Think Progress - Oct 5, 2007

On the Senate floor today, Sen. Robert Byrd (D-WV) decried the recent Kyl-Lieberman amendment on Iran that 72 of his colleagues voted for, calling it an exercise in “international verbal spitball.” Byrd warned his colleagues against “sleep-walking” into another war, saying “I hope that we can stop this war of words before it becomes a war of bombs.”

Byrd added that the Senate’s “chest-pounding” and “saber-rattling” towards Iran was “deeply troubling,” as the Iraq war has shown “all too clearly where it leads”:

It is deeply troubling to see the U.S. Senate joining the chest-pounding and saber-rattling of the Bush administration.
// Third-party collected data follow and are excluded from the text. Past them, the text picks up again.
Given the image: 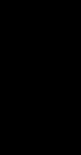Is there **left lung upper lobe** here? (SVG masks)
I'll list each match as a JSON object with an SVG mask.
<instances>
[{"instance_id": "1", "label": "left lung upper lobe", "mask_w": 81, "mask_h": 155, "mask_svg": "<svg viewBox=\"0 0 81 155\" xmlns=\"http://www.w3.org/2000/svg\"><path fill=\"white\" fill-rule=\"evenodd\" d=\"M69 96V108L80 110L77 95L81 87V58L78 53L67 47L55 48L47 55ZM79 96V95H78Z\"/></svg>"}]
</instances>
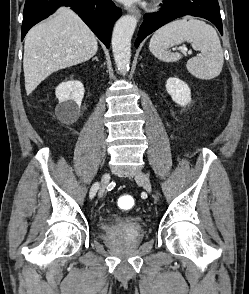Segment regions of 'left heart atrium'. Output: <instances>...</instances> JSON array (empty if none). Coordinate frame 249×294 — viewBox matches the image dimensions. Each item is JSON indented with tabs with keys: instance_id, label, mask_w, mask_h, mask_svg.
Here are the masks:
<instances>
[{
	"instance_id": "left-heart-atrium-1",
	"label": "left heart atrium",
	"mask_w": 249,
	"mask_h": 294,
	"mask_svg": "<svg viewBox=\"0 0 249 294\" xmlns=\"http://www.w3.org/2000/svg\"><path fill=\"white\" fill-rule=\"evenodd\" d=\"M118 1H121L123 3H132V2H138V1H141V0H118Z\"/></svg>"
}]
</instances>
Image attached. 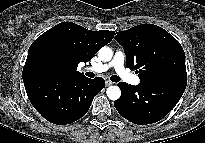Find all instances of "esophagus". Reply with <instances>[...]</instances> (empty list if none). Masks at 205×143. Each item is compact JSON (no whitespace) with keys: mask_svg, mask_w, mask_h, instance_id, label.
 <instances>
[{"mask_svg":"<svg viewBox=\"0 0 205 143\" xmlns=\"http://www.w3.org/2000/svg\"><path fill=\"white\" fill-rule=\"evenodd\" d=\"M114 83L110 80H106V86H110V85H113Z\"/></svg>","mask_w":205,"mask_h":143,"instance_id":"1","label":"esophagus"}]
</instances>
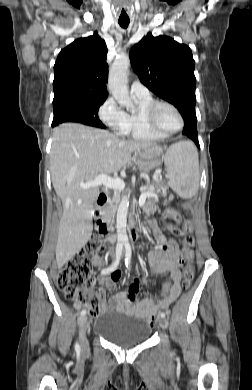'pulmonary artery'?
<instances>
[{
	"instance_id": "obj_1",
	"label": "pulmonary artery",
	"mask_w": 252,
	"mask_h": 390,
	"mask_svg": "<svg viewBox=\"0 0 252 390\" xmlns=\"http://www.w3.org/2000/svg\"><path fill=\"white\" fill-rule=\"evenodd\" d=\"M131 94L137 98H146L150 96V92L146 86L139 81H133L130 86Z\"/></svg>"
}]
</instances>
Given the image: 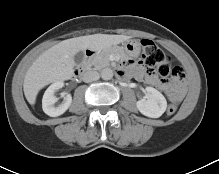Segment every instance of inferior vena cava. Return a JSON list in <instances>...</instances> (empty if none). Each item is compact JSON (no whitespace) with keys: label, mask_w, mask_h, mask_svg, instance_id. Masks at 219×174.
Listing matches in <instances>:
<instances>
[{"label":"inferior vena cava","mask_w":219,"mask_h":174,"mask_svg":"<svg viewBox=\"0 0 219 174\" xmlns=\"http://www.w3.org/2000/svg\"><path fill=\"white\" fill-rule=\"evenodd\" d=\"M99 73L94 70L86 71L83 75V81L86 83L93 82L99 79Z\"/></svg>","instance_id":"1"}]
</instances>
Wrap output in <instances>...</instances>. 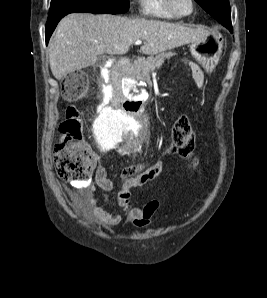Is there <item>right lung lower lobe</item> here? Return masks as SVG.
I'll return each instance as SVG.
<instances>
[{
	"label": "right lung lower lobe",
	"mask_w": 267,
	"mask_h": 298,
	"mask_svg": "<svg viewBox=\"0 0 267 298\" xmlns=\"http://www.w3.org/2000/svg\"><path fill=\"white\" fill-rule=\"evenodd\" d=\"M63 17H64V16H63ZM61 18H62V17L57 18V19H55L54 21L49 22V23L46 24V28H45L46 44L48 43L51 34L53 33V31H54L56 25L58 24V22L60 21Z\"/></svg>",
	"instance_id": "right-lung-lower-lobe-1"
}]
</instances>
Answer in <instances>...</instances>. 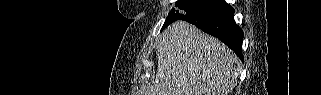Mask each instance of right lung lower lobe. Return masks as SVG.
<instances>
[{
    "label": "right lung lower lobe",
    "mask_w": 321,
    "mask_h": 95,
    "mask_svg": "<svg viewBox=\"0 0 321 95\" xmlns=\"http://www.w3.org/2000/svg\"><path fill=\"white\" fill-rule=\"evenodd\" d=\"M234 12L225 0H214L201 10L179 20L190 22L204 32L217 37L243 60V31L234 21Z\"/></svg>",
    "instance_id": "right-lung-lower-lobe-1"
}]
</instances>
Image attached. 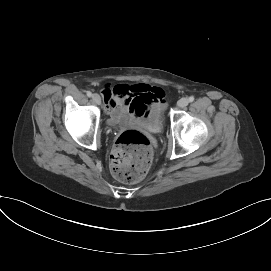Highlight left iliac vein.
Listing matches in <instances>:
<instances>
[{
    "mask_svg": "<svg viewBox=\"0 0 271 271\" xmlns=\"http://www.w3.org/2000/svg\"><path fill=\"white\" fill-rule=\"evenodd\" d=\"M188 104H189V100H188L187 98H181V99L178 101V103H177V105H178L179 108H184V107H186Z\"/></svg>",
    "mask_w": 271,
    "mask_h": 271,
    "instance_id": "1",
    "label": "left iliac vein"
}]
</instances>
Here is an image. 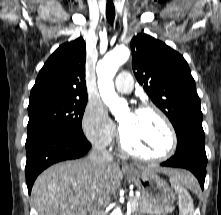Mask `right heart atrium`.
Wrapping results in <instances>:
<instances>
[{
  "label": "right heart atrium",
  "instance_id": "obj_1",
  "mask_svg": "<svg viewBox=\"0 0 221 215\" xmlns=\"http://www.w3.org/2000/svg\"><path fill=\"white\" fill-rule=\"evenodd\" d=\"M82 130L86 138L93 144L107 146L116 137V128L107 116L102 105L90 102L82 118Z\"/></svg>",
  "mask_w": 221,
  "mask_h": 215
}]
</instances>
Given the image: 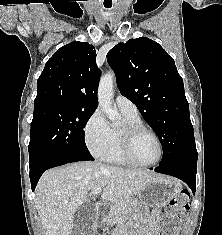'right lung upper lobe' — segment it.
<instances>
[{
    "instance_id": "1",
    "label": "right lung upper lobe",
    "mask_w": 222,
    "mask_h": 235,
    "mask_svg": "<svg viewBox=\"0 0 222 235\" xmlns=\"http://www.w3.org/2000/svg\"><path fill=\"white\" fill-rule=\"evenodd\" d=\"M100 76L94 46L73 41L61 47L38 78L34 112L55 105L95 111Z\"/></svg>"
}]
</instances>
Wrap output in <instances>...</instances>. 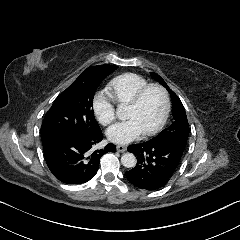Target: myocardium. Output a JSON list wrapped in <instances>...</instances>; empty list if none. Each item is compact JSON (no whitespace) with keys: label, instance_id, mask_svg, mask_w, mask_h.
Here are the masks:
<instances>
[{"label":"myocardium","instance_id":"myocardium-1","mask_svg":"<svg viewBox=\"0 0 240 240\" xmlns=\"http://www.w3.org/2000/svg\"><path fill=\"white\" fill-rule=\"evenodd\" d=\"M151 89H157L161 93L162 99H163V111H162V115H161L159 122L157 123V125L154 128H152L151 130H148V131H142V134L144 136H153V135L157 134L158 132H160L163 129V127L165 126L166 121L168 119L169 112H170V99H169L167 90L159 84H147V85L141 87L136 92V94L133 97V99L131 100V102L125 106V109L137 108L140 105L145 93Z\"/></svg>","mask_w":240,"mask_h":240}]
</instances>
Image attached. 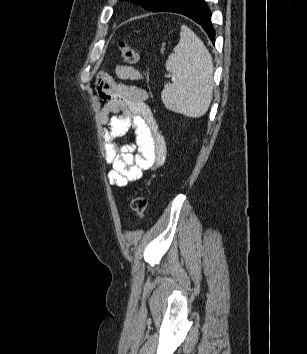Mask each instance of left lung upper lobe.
I'll use <instances>...</instances> for the list:
<instances>
[{"label": "left lung upper lobe", "instance_id": "left-lung-upper-lobe-1", "mask_svg": "<svg viewBox=\"0 0 307 354\" xmlns=\"http://www.w3.org/2000/svg\"><path fill=\"white\" fill-rule=\"evenodd\" d=\"M128 1L134 4H139L145 9L156 12L159 9H161L163 6H165L169 0H128Z\"/></svg>", "mask_w": 307, "mask_h": 354}]
</instances>
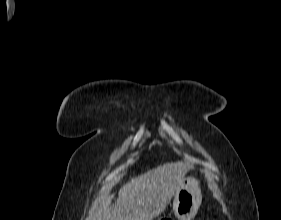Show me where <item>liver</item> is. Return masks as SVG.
I'll use <instances>...</instances> for the list:
<instances>
[{
  "mask_svg": "<svg viewBox=\"0 0 281 220\" xmlns=\"http://www.w3.org/2000/svg\"><path fill=\"white\" fill-rule=\"evenodd\" d=\"M190 166L171 162L141 174L121 187L111 205L108 196L92 220H153L168 206Z\"/></svg>",
  "mask_w": 281,
  "mask_h": 220,
  "instance_id": "liver-1",
  "label": "liver"
}]
</instances>
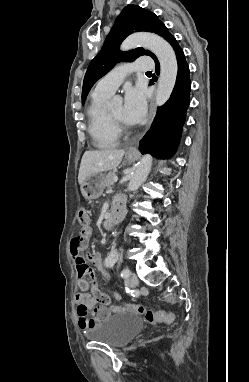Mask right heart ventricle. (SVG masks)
I'll use <instances>...</instances> for the list:
<instances>
[{"label": "right heart ventricle", "mask_w": 249, "mask_h": 382, "mask_svg": "<svg viewBox=\"0 0 249 382\" xmlns=\"http://www.w3.org/2000/svg\"><path fill=\"white\" fill-rule=\"evenodd\" d=\"M111 95L94 90L87 108L88 130L93 143L100 149L115 147L119 133L110 122L105 104Z\"/></svg>", "instance_id": "1"}]
</instances>
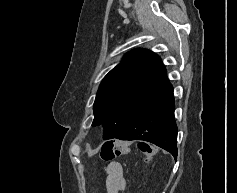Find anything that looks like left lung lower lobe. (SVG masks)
Returning <instances> with one entry per match:
<instances>
[{"instance_id":"1","label":"left lung lower lobe","mask_w":237,"mask_h":193,"mask_svg":"<svg viewBox=\"0 0 237 193\" xmlns=\"http://www.w3.org/2000/svg\"><path fill=\"white\" fill-rule=\"evenodd\" d=\"M117 139L147 141L177 158L173 88L166 73L146 91Z\"/></svg>"}]
</instances>
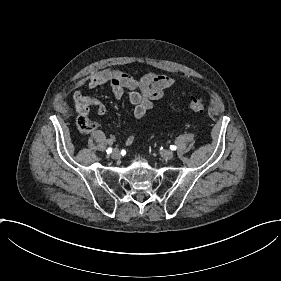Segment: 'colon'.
Here are the masks:
<instances>
[{"mask_svg":"<svg viewBox=\"0 0 281 281\" xmlns=\"http://www.w3.org/2000/svg\"><path fill=\"white\" fill-rule=\"evenodd\" d=\"M190 110L194 113H204L207 109V103L203 99H193L189 104ZM78 128L81 131H89L91 128V124L86 119H81L78 121Z\"/></svg>","mask_w":281,"mask_h":281,"instance_id":"colon-1","label":"colon"}]
</instances>
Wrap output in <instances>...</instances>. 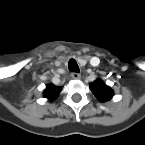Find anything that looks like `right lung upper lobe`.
Segmentation results:
<instances>
[{"label":"right lung upper lobe","instance_id":"1","mask_svg":"<svg viewBox=\"0 0 145 145\" xmlns=\"http://www.w3.org/2000/svg\"><path fill=\"white\" fill-rule=\"evenodd\" d=\"M47 89L44 92V96L49 100L55 99L59 92L61 91V87L54 86L52 84L46 86Z\"/></svg>","mask_w":145,"mask_h":145}]
</instances>
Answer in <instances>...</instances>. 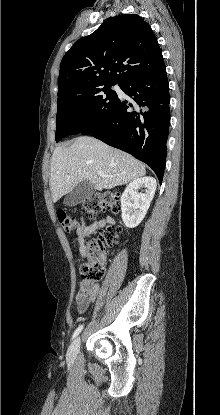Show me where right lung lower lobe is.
<instances>
[{
    "mask_svg": "<svg viewBox=\"0 0 220 415\" xmlns=\"http://www.w3.org/2000/svg\"><path fill=\"white\" fill-rule=\"evenodd\" d=\"M120 88L131 100L117 97L107 120L88 134L145 162L161 183L170 125L165 64L123 81Z\"/></svg>",
    "mask_w": 220,
    "mask_h": 415,
    "instance_id": "obj_1",
    "label": "right lung lower lobe"
}]
</instances>
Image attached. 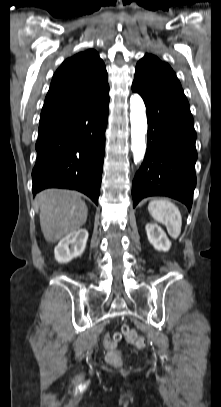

I am no apologist for the Iranian regime, anymore than I was for Saddam Hussein, but I fear that we may become entangled in another bloody quagmire. We have been down this path before. We have seen all too clearly where it leads.


As former Vice President Al Gore noted in his book, The Assault on Reason, Byrd made a similarly prescient speech in 2003, warning against the invasion of Iraq:

We are truly “sleepwalking through history.” In my heart of hearts I pray that this great nation and its good and trusting citizens are not in for a rudest of awakenings.

To engage in war is always to pick a wild card. And war must always be a last resort, not a first choice. I truly must question the judgment of any President who can say that a massive unprovoked military attack on a nation which is over 50% children is “in the highest moral traditions of our country”. This war is not necessary at this time. Pressure appears to be having a good result in Iraq. Our mistake was to put ourselves in a corner so quickly. Our challenge is to now find a graceful way out of a box of our own making. Perhaps there is still a way if we allow more time.

At that time, Byrd noted that the Senate was ominously silent and failed to question the Bush administration’s invasion plan. “There is no debate, no discussion, no attempt to lay out for the nation the pros and cons of this particular war,” he said. Let’s hope that with Iran, the Senate wakes up before it’s too late.